* [Task item] Could you retype exactly the lines below between the one holding "Бруно Гимараеш потпиша за Арсенал" and the one holding "Hermélia Lachaîne_1870.jpg", inclusive, leaving out any pictures?

── Provided information

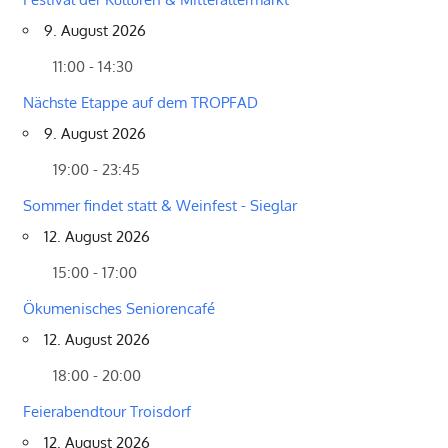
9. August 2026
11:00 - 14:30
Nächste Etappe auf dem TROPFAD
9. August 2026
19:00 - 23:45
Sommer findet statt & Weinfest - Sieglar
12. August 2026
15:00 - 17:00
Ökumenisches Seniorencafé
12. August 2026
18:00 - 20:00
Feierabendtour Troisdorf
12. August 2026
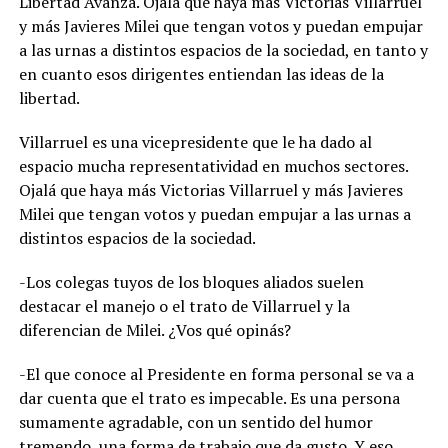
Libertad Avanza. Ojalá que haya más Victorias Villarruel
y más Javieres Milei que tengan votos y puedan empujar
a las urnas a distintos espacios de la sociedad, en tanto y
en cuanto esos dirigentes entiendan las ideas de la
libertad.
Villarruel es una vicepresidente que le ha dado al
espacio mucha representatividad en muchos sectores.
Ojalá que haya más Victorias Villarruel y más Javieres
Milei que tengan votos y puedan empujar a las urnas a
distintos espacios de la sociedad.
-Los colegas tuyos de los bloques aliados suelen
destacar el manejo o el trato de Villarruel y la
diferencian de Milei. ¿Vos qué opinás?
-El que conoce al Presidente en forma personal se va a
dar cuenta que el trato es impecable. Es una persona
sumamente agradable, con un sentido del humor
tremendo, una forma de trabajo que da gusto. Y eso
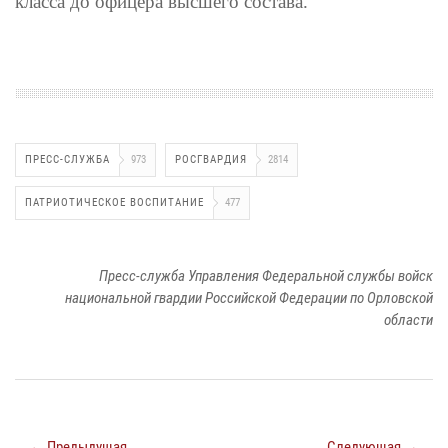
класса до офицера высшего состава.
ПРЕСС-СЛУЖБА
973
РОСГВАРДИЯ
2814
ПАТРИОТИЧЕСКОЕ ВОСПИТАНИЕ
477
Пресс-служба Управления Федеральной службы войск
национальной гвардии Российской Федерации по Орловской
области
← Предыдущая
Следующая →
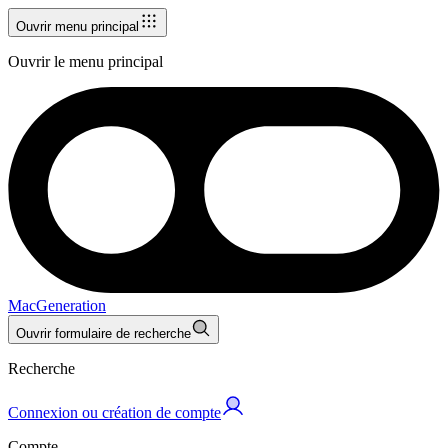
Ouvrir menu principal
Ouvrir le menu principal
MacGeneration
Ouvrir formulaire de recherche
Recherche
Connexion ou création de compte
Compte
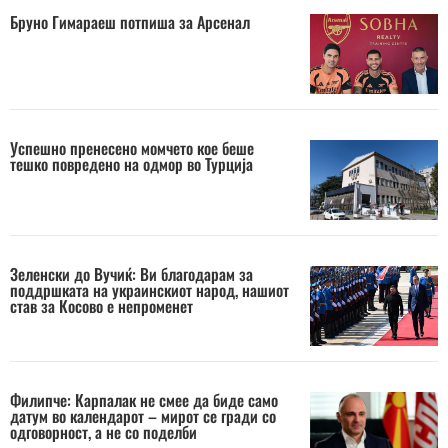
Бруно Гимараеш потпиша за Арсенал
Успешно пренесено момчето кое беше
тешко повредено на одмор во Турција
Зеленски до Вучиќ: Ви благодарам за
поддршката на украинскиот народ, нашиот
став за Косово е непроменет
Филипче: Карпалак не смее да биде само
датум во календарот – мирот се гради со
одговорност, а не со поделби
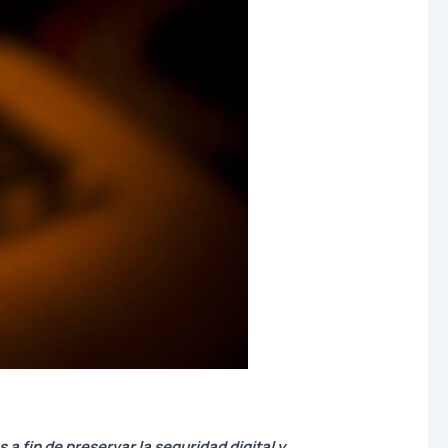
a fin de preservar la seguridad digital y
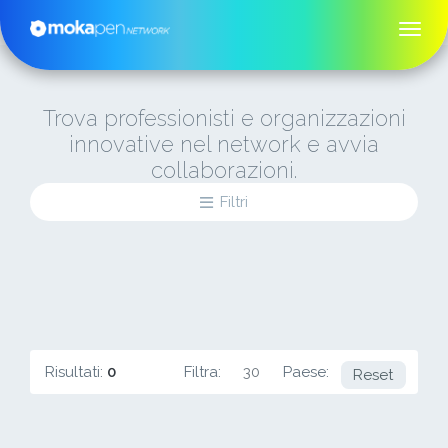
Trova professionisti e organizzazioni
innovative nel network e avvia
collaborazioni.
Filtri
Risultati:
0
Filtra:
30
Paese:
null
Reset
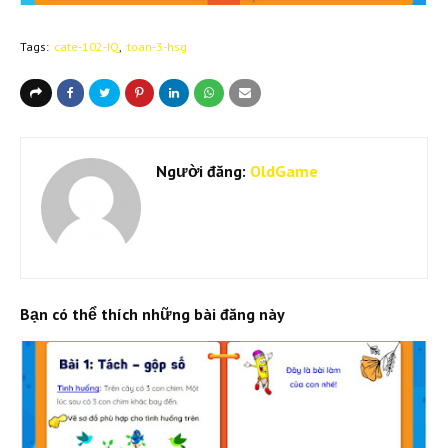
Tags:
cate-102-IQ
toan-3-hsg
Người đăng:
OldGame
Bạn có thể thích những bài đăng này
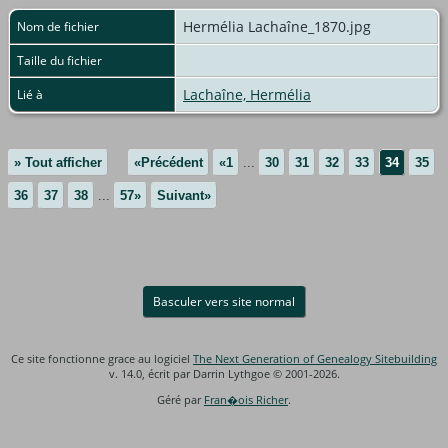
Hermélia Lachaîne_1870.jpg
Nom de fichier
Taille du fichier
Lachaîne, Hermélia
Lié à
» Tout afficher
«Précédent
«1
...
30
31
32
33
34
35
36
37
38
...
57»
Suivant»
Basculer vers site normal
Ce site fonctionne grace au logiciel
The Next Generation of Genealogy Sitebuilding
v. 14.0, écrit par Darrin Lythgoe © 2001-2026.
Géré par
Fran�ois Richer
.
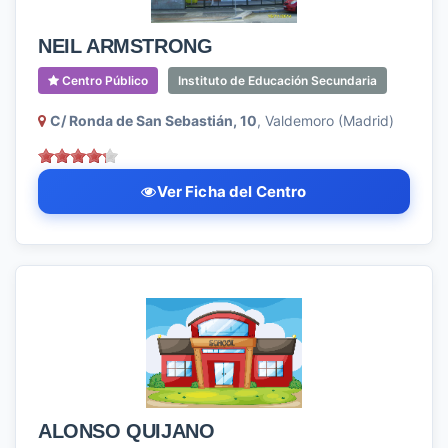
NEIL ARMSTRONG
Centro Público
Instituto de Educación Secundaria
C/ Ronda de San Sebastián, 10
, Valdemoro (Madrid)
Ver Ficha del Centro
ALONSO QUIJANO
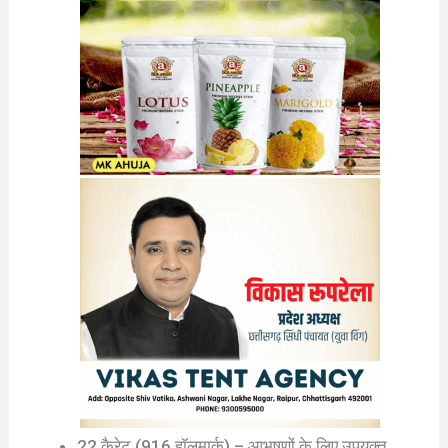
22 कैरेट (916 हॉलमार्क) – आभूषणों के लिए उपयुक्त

────

* [Solution to this problem]
Бруно Гимараеш потпиша за Арсенал
Успешно пренесено момчето кое беше
тешко повредено на одмор во Турција
Зеленски до Вучиќ: Ви благодарам за
поддршката на украинскиот народ, нашиот
став за Косово е непроменет
Филипче: Карпалак не смее да биде само
датум во календарот – мирот се гради со
одговорност, а не со поделби
a fin de preservar la seguridad digital y
Trova professionisti e organizzazioni
innovative nel network e avvia
collaborazioni.
Filtri
Risultati:
0
Filtra:
30
Paese:
null
Reset
Tags:
cate-102-IQ
toan-3-hsg
Người đăng:
OldGame
Bạn có thể thích những bài đăng này
Hermélia Lachaîne_1870.jpg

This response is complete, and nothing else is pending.